→ WORKING DATA
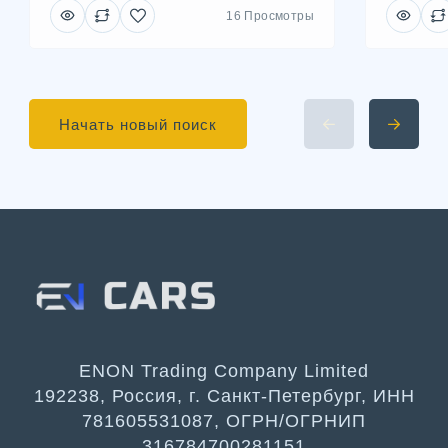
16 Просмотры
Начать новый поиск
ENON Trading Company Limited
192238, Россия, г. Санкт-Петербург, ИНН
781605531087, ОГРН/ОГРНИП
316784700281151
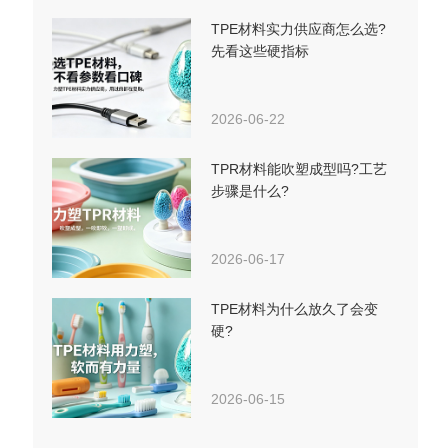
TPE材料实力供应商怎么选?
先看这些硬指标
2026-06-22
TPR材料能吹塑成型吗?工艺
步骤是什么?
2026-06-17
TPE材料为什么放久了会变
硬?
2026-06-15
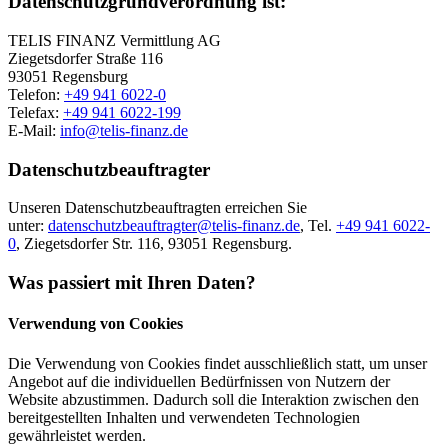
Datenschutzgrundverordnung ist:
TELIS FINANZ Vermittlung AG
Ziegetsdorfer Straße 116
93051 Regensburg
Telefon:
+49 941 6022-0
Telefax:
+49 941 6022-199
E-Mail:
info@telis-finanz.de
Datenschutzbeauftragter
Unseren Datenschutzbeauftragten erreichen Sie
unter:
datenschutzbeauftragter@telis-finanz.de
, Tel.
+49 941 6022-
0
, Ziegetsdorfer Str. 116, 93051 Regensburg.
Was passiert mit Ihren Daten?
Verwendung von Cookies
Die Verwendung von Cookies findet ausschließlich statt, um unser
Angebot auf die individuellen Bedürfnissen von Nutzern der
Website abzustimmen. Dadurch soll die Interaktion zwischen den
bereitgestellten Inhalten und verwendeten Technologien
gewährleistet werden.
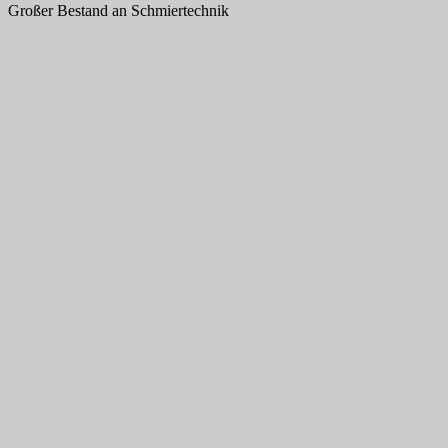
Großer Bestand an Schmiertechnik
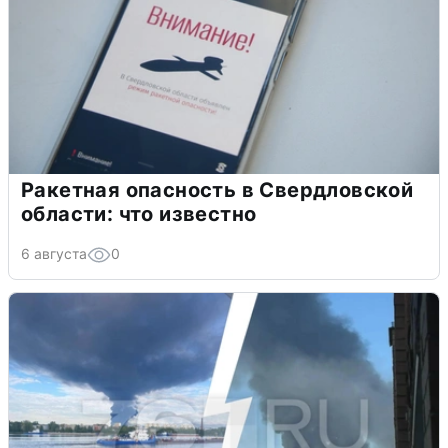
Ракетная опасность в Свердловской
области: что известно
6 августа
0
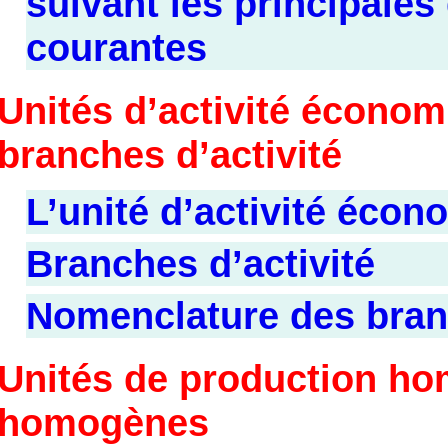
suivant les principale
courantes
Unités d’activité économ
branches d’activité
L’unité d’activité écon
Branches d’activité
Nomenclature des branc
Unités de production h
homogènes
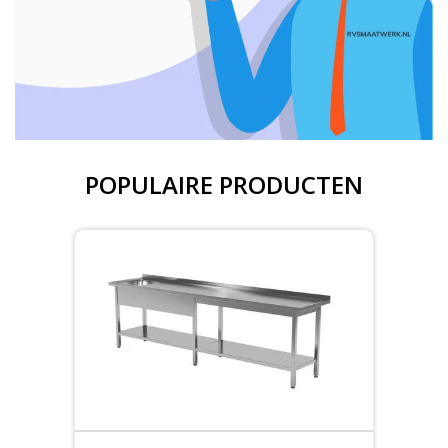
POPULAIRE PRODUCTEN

→ THE PROBLEM
Pictures stay out. Print the data exactly, from its first line through the line containing "Die Verwendung von".

→ REPLY TO THE TASK
16 Просмотры
Начать новый поиск
ENON Trading Company Limited
192238, Россия, г. Санкт-Петербург, ИНН
781605531087, ОГРН/ОГРНИП
316784700281151
TPE材料实力供应商怎么选?
先看这些硬指标
2026-06-22
TPR材料能吹塑成型吗?工艺
步骤是什么?
2026-06-17
TPE材料为什么放久了会变
硬?
2026-06-15
Datenschutzgrundverordnung ist:
TELIS FINANZ Vermittlung AG
Ziegetsdorfer Straße 116
93051 Regensburg
Telefon:
+49 941 6022-0
Telefax:
+49 941 6022-199
E-Mail:
info@telis-finanz.de
Datenschutzbeauftragter
Unseren Datenschutzbeauftragten erreichen Sie
unter:
datenschutzbeauftragter@telis-finanz.de
, Tel.
+49 941 6022-
0
, Ziegetsdorfer Str. 116, 93051 Regensburg.
Was passiert mit Ihren Daten?
Verwendung von Cookies
Die Verwendung von Cookies findet ausschließlich statt, um unser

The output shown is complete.